What the exercise asks - Figure out the number of lines in the entries that hold the string "Sheet", then give that number and nothing else.

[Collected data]
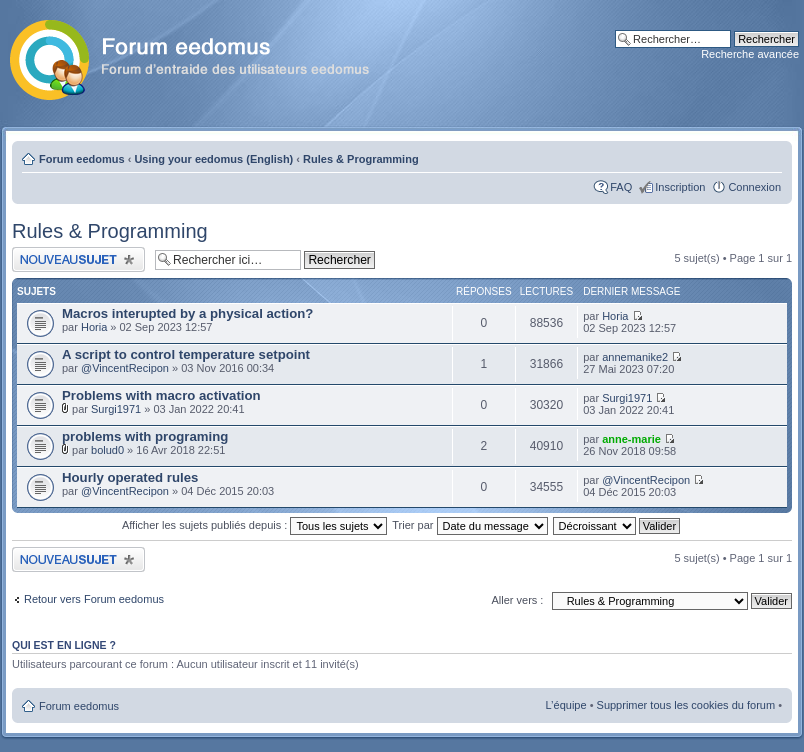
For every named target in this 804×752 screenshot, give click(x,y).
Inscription (680, 187)
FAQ (621, 187)
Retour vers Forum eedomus (94, 599)
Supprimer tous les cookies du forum (686, 705)
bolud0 (107, 450)
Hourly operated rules (130, 477)
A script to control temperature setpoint (186, 354)
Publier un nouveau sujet (78, 259)
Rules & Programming (361, 159)
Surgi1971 (116, 409)
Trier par (469, 525)
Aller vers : (517, 600)
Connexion (754, 187)
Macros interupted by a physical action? (187, 313)
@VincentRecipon (125, 368)
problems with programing (145, 436)
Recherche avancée (750, 54)
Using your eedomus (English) (213, 159)
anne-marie (631, 439)
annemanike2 (635, 357)
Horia (94, 327)
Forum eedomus (82, 159)
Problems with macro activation (161, 395)
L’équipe (566, 705)
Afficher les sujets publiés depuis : (255, 525)
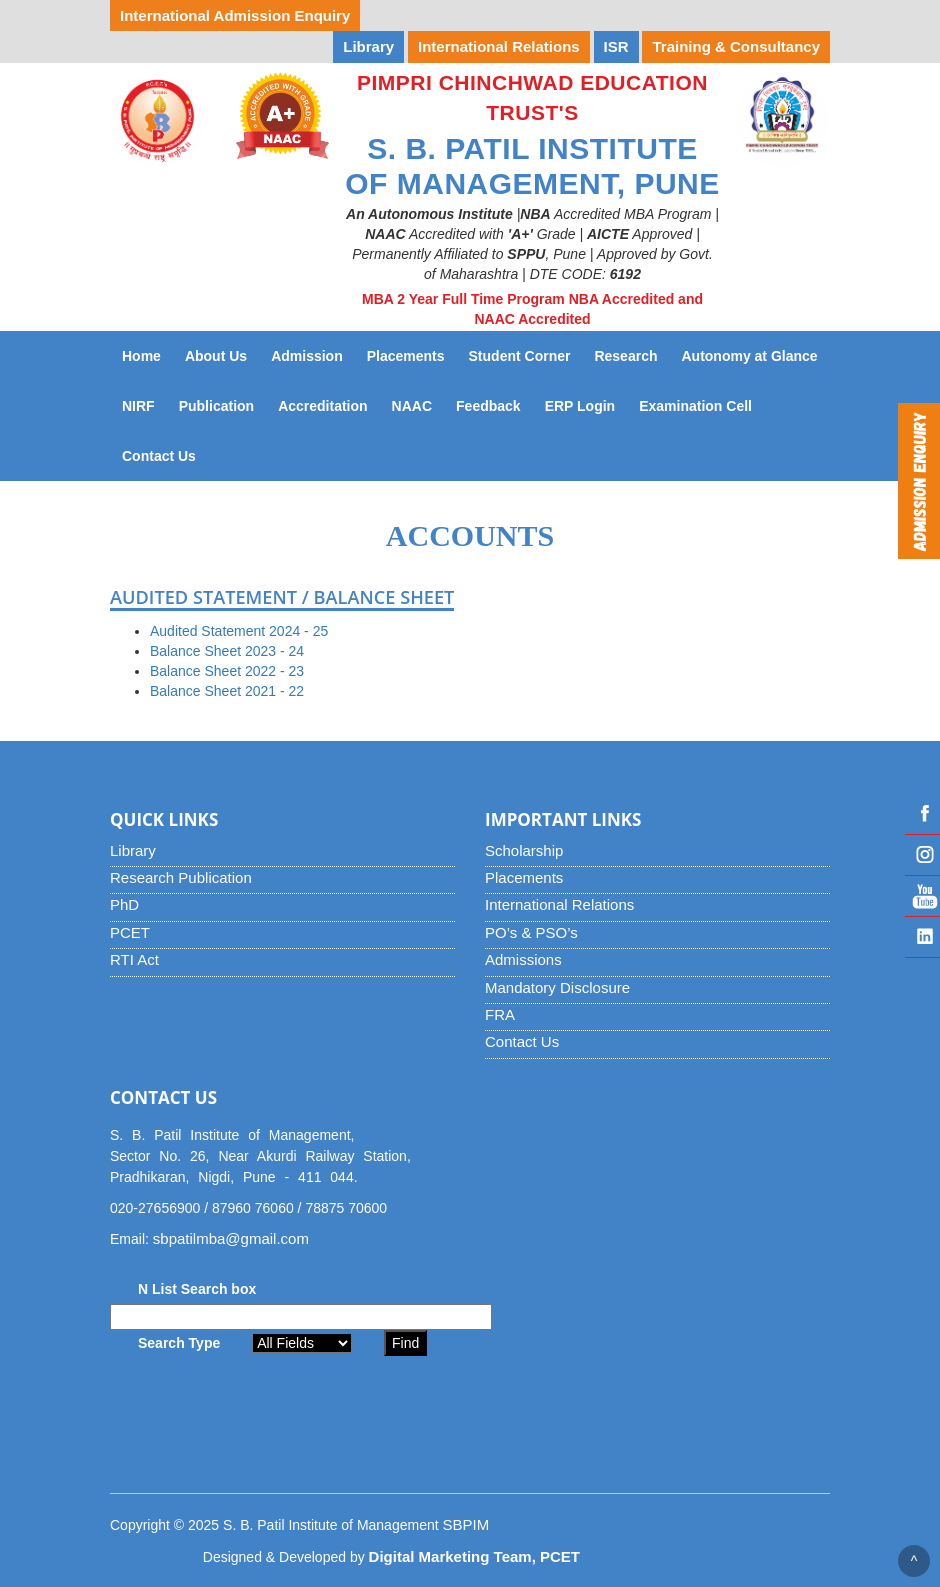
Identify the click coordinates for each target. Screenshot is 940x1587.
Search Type (179, 1343)
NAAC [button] (412, 406)
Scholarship (524, 850)
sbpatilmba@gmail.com (231, 1238)
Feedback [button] (488, 406)
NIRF (144, 404)
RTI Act (134, 959)
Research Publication (181, 877)
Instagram (922, 855)
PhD (124, 904)
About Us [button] (216, 356)
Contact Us (165, 454)
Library (133, 850)
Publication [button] (216, 406)
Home (141, 356)
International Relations (559, 904)
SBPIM (466, 1524)
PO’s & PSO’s (531, 932)
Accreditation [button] (322, 406)
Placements (524, 877)
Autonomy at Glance (755, 354)
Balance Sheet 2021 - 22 (227, 691)
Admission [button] (307, 356)
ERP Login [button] (580, 406)
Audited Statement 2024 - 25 (239, 631)
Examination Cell (701, 404)
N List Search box (197, 1289)
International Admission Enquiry (235, 15)
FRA (500, 1014)
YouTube (922, 896)
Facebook (922, 814)
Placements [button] (406, 356)
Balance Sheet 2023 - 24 (227, 651)
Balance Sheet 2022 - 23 (227, 671)
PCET (130, 932)
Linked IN (922, 937)
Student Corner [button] (520, 356)
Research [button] (625, 356)
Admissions (523, 959)
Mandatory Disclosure (557, 987)
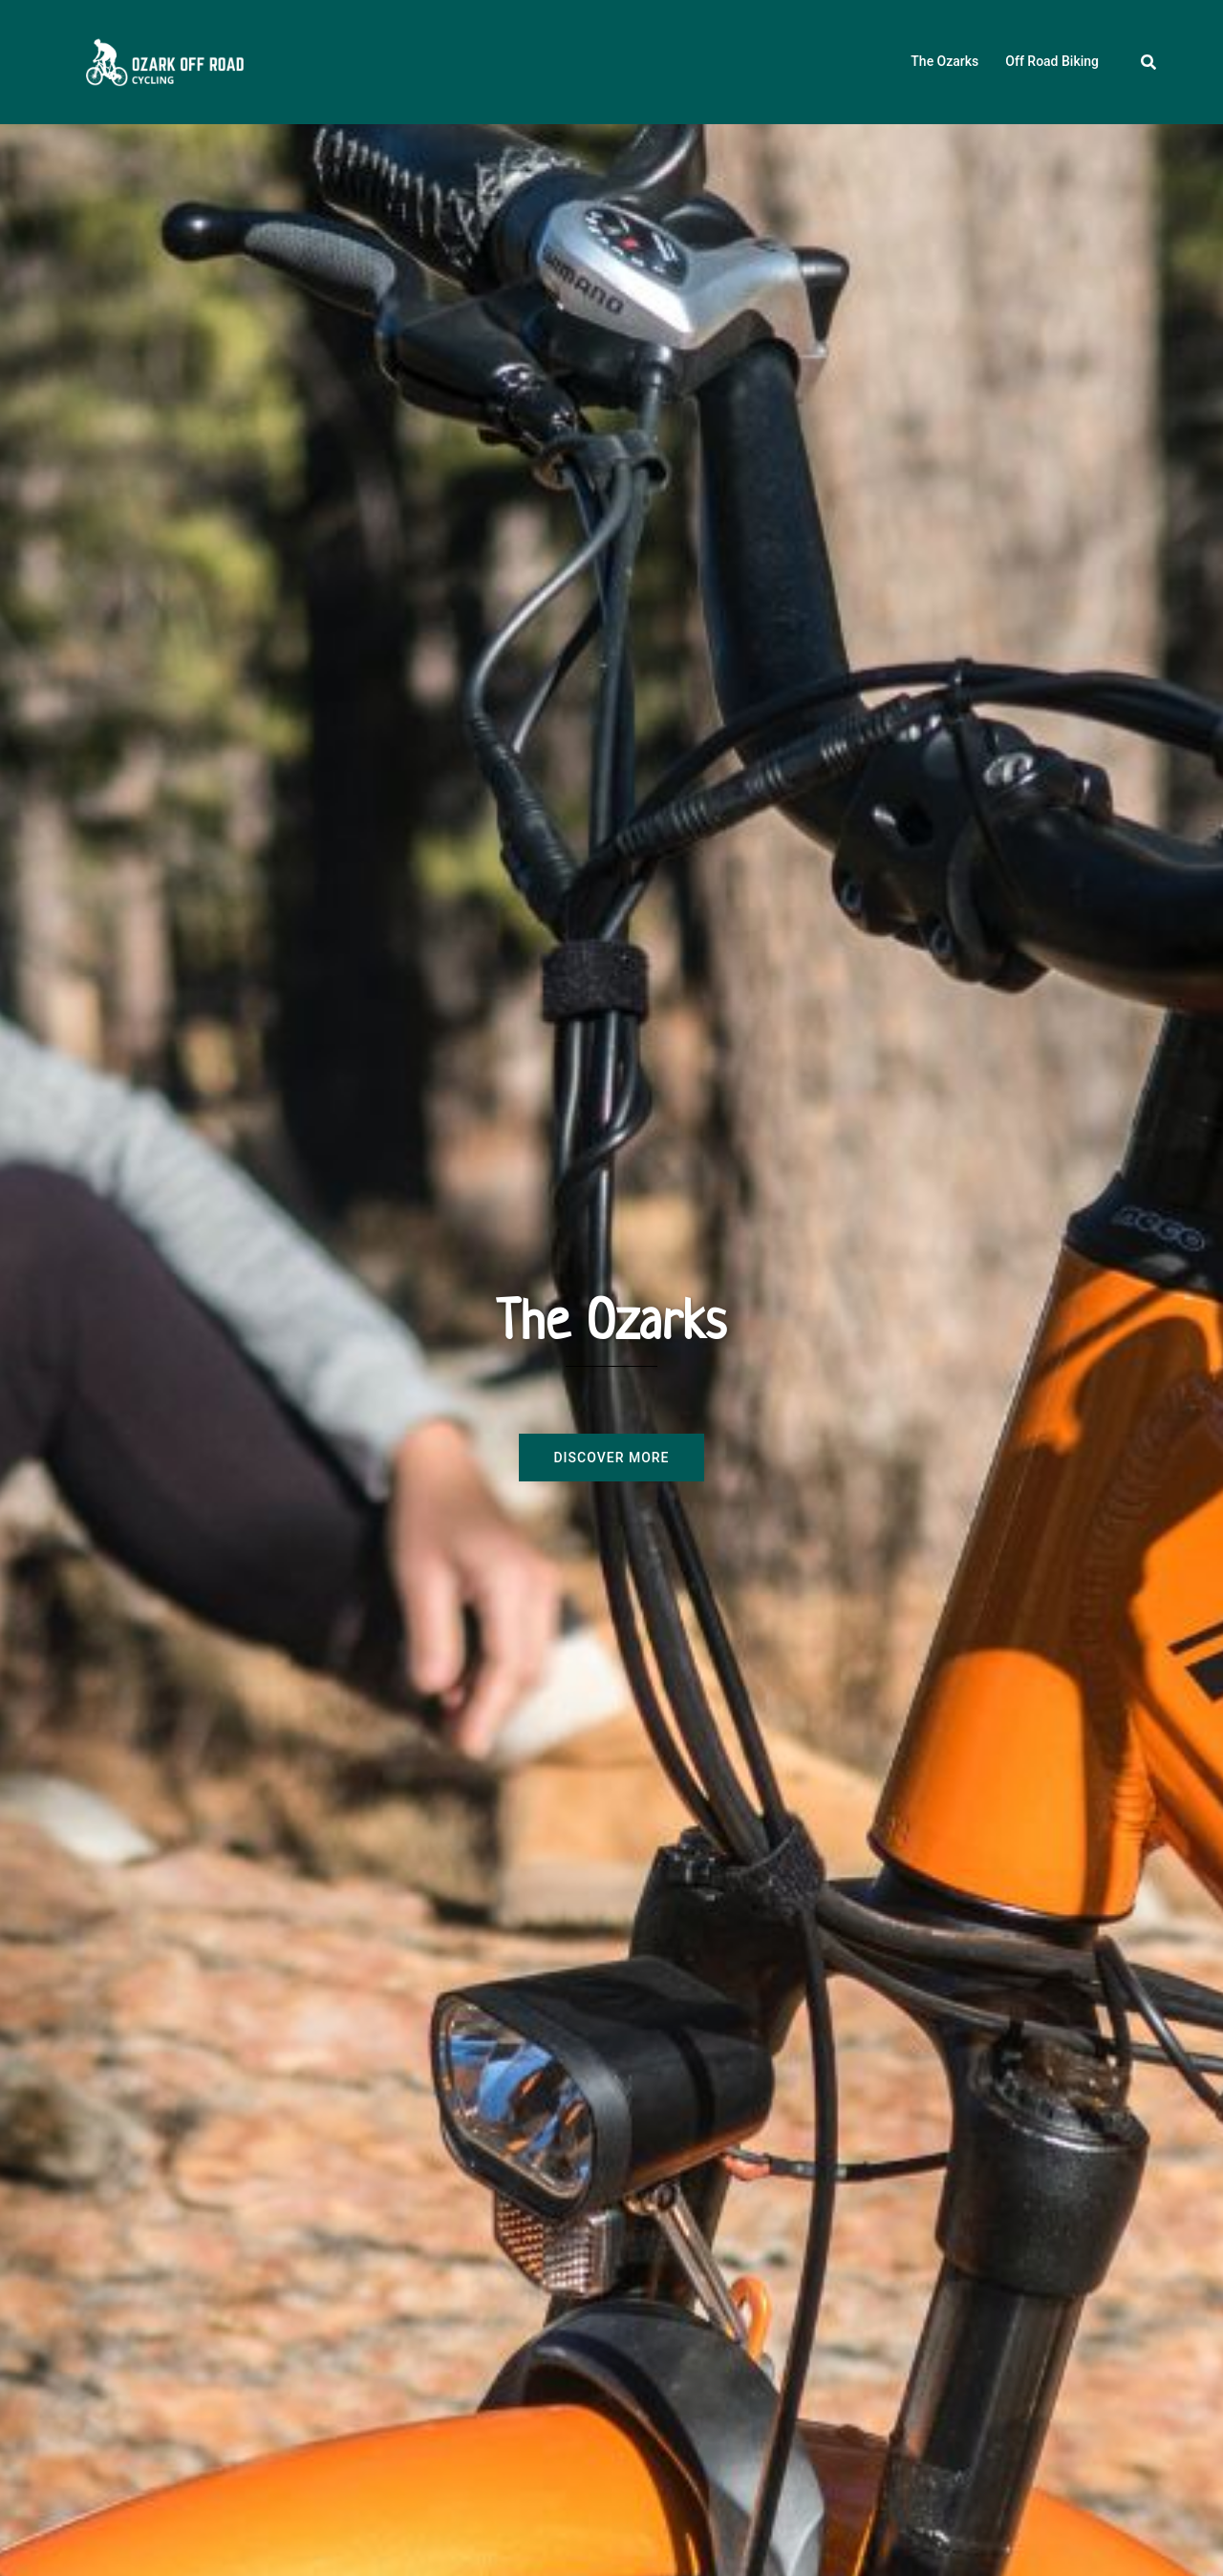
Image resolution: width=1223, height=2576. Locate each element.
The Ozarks (944, 61)
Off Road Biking (1052, 61)
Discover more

Your solution - 3